**Your instructions**
Search the records for the string "CEIP", then copy each line where it appears.

**Data records**
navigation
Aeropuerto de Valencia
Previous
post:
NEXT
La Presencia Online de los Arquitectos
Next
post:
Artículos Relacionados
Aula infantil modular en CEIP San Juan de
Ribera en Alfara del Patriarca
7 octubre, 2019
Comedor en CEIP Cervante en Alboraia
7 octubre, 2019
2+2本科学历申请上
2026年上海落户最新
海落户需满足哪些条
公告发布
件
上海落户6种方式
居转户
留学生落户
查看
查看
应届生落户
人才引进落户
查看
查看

---

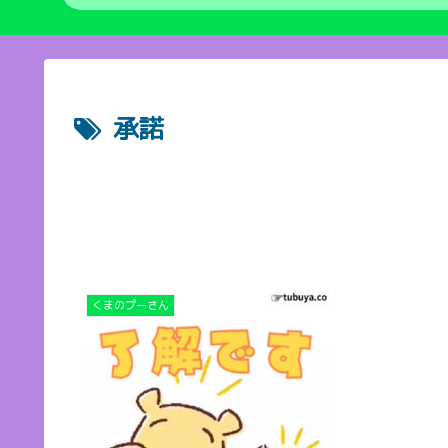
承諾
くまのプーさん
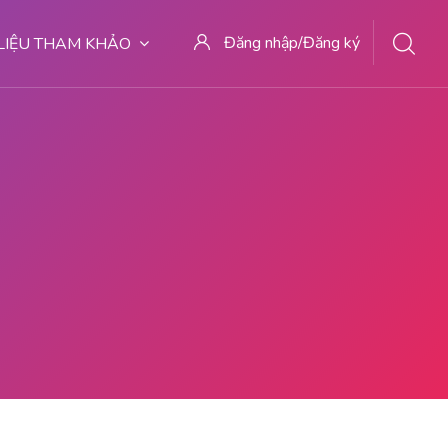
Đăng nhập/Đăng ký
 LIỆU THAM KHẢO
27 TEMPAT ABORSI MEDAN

--

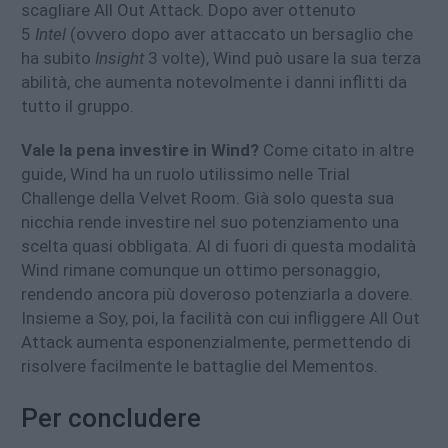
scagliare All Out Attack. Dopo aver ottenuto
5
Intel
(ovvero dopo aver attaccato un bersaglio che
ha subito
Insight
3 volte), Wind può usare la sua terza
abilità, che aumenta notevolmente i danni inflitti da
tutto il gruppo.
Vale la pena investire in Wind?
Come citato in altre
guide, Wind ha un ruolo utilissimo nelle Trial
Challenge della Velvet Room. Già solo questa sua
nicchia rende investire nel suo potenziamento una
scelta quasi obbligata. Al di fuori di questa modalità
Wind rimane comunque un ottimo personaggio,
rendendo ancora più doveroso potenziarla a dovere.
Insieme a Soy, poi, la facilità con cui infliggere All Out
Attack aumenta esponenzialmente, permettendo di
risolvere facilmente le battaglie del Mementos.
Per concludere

**Answer to this task**
Aula infantil modular en CEIP San Juan de
Comedor en CEIP Cervante en Alboraia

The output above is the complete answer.